Solved – Range of predicted probabilities by logistic regression

classificationlogisticprobability

I have a binary classification problem with unbalanced classes, e.g. I have 500 examples of negative class(0) and 20 examples of positive class (1) and I need to estimate the probability of positive class. I use logistic regression, which gives me extremely small probabilities so that optimal threshold by some criteria based on ROC is about 0.1. Is there any way to force (scale) this to be 0.5 or any other arbitrary number?
Thank you very much!

Best Answer

The intercept in a logistic regression model is the log odds of a "success" when all the predictor variables are at 0. This means that changing the intercept will change the "baseline" probability for a "success". One way to do this is to center your predictor variables around a meaningful value (the value at which you want to set the probability) then fit the model using the centered predictors.

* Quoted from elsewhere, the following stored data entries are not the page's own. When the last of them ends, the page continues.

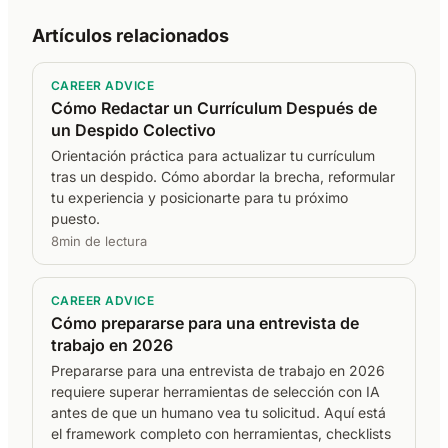
Artículos relacionados
CAREER ADVICE
Cómo Redactar un Currículum Después de
un Despido Colectivo
Orientación práctica para actualizar tu currículum
tras un despido. Cómo abordar la brecha, reformular
tu experiencia y posicionarte para tu próximo
puesto.
8min de lectura
CAREER ADVICE
Cómo prepararse para una entrevista de
trabajo en 2026
Prepararse para una entrevista de trabajo en 2026
requiere superar herramientas de selección con IA
antes de que un humano vea tu solicitud. Aquí está
el framework completo con herramientas, checklists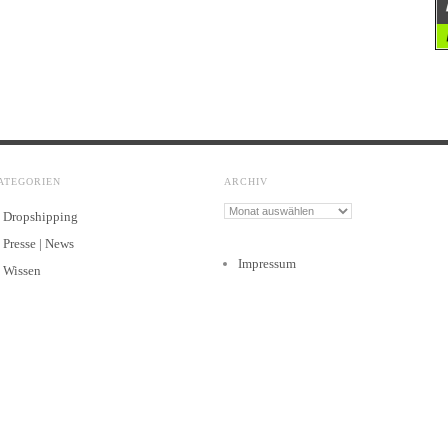
ATEGORIEN
ARCHIV
Archiv
Dropshipping
Presse | News
Impressum
Wissen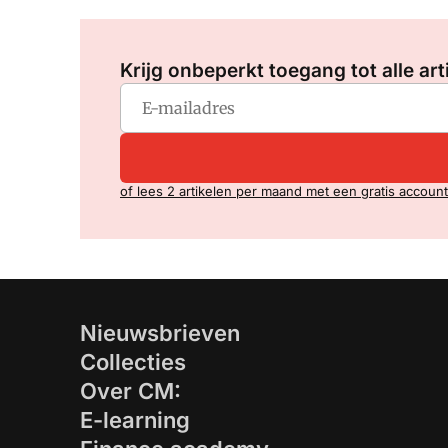
Krijg onbeperkt toegang tot alle art
of lees 2 artikelen per maand met een gratis account
Nieuwsbrieven
Collecties
Over CM:
E-learning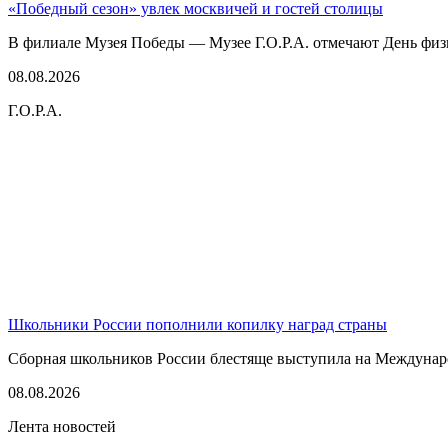
«Победный сезон» увлек москвичей и гостей столицы
В филиале Музея Победы — Музее Г.О.Р.А. отмечают День физк
08.08.2026
Г.О.Р.А.
Школьники России пополнили копилку наград страны
Сборная школьников России блестяще выступила на Междунаро
08.08.2026
Лента новостей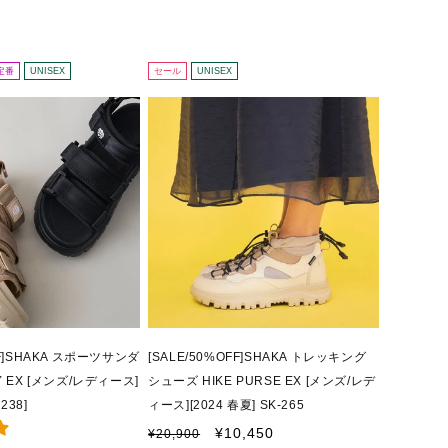
常
ー
価
ル
格
価
格
定番
UNISEX
セール
UNISEX
FF]SHAKA スポーツサンダ
[SALE/50%OFF]SHAKA トレッキング
Y EX [メンズ/レディース]
シューズ HIKE PURSE EX [メンズ/レデ
238]
ィース][2024 春夏] SK-265
通
セ
¥10,450
¥20,900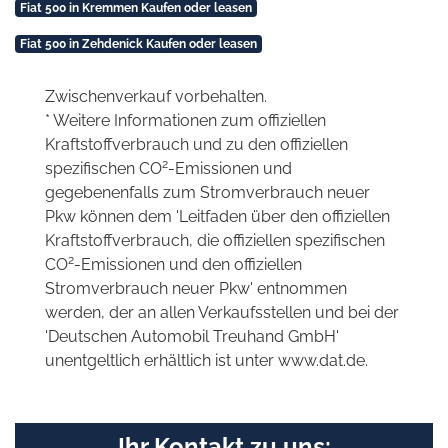
Fiat 500 in Kremmen Kaufen oder leasen
Fiat 500 in Zehdenick Kaufen oder leasen
Zwischenverkauf vorbehalten.
* Weitere Informationen zum offiziellen
Kraftstoffverbrauch und zu den offiziellen
2
spezifischen CO
-Emissionen und
gegebenenfalls zum Stromverbrauch neuer
Pkw können dem 'Leitfaden über den offiziellen
Kraftstoffverbrauch, die offiziellen spezifischen
2
CO
-Emissionen und den offiziellen
Stromverbrauch neuer Pkw' entnommen
werden, der an allen Verkaufsstellen und bei der
'Deutschen Automobil Treuhand GmbH'
unentgeltlich erhältlich ist unter www.dat.de.
Ihr Kontakt zu uns: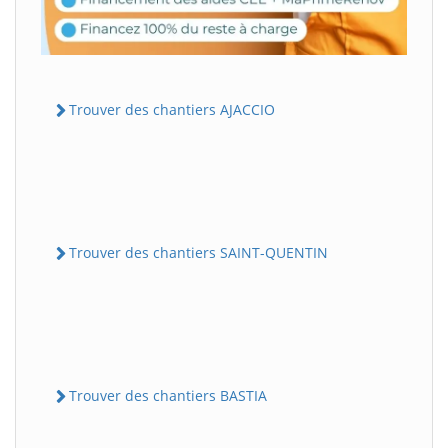
Trouver des chantiers AJACCIO
Trouver des chantiers SAINT-QUENTIN
Trouver des chantiers BASTIA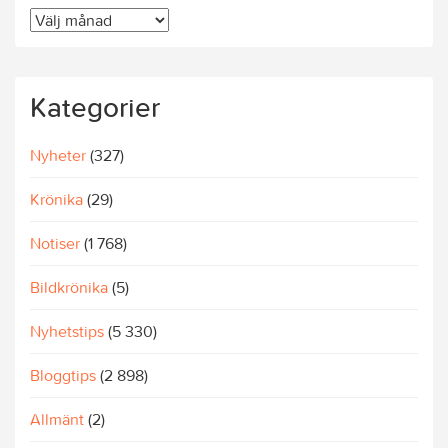
Äldre
artiklar
Kategorier
Nyheter
(327)
Krönika
(29)
Notiser
(1 768)
Bildkrönika
(5)
Nyhetstips
(5 330)
Bloggtips
(2 898)
Allmänt
(2)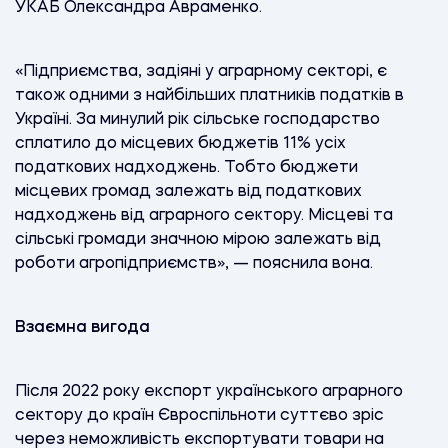
УКАБ Олександра Авраменко.
«Підприємства, задіяні у аграрному секторі, є
також одними з найбільших платників податків в
Україні. За минулий рік сільське господарство
сплатило до місцевих бюджетів 11% усіх
податкових надходжень. Тобто бюджети
місцевих громад залежать від податкових
надходжень від аграрного сектору. Місцеві та
сільські громади значною мірою залежать від
роботи агропідприємств», — пояснила вона.
Взаємна вигода
Після 2022 року експорт українського аграрного
сектору до країн Євроспільноти суттєво зріс
через неможливість експортувати товари на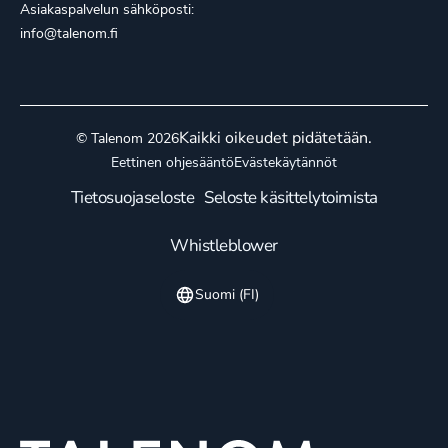
Asiakaspalvelun sähköposti:
info@talenom.fi
Kaikki oikeudet pidätetään.
© Talenom 2026
Eettinen ohjesääntö
Evästekäytännöt
Tietosuojaseloste
Seloste käsittelytoimista
Whistleblower
Suomi (FI)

Change the intercept to the log odds of a success that you are interested in (0 for p=0.5). If you want the model to be back on the original scale (not centered), then it is just algebra to work out the correct intercept.

Just be careful interpreting/using/sharing this model.

Another option for classification is to use Linear Discriminant Analysis (lda) which under certain assumptions is very similar to logistic regression. The lda function in the MASS package has an argument for specifying a prior probability of class membership. This may be a more straight forward way of accomplishing what you are trying to do.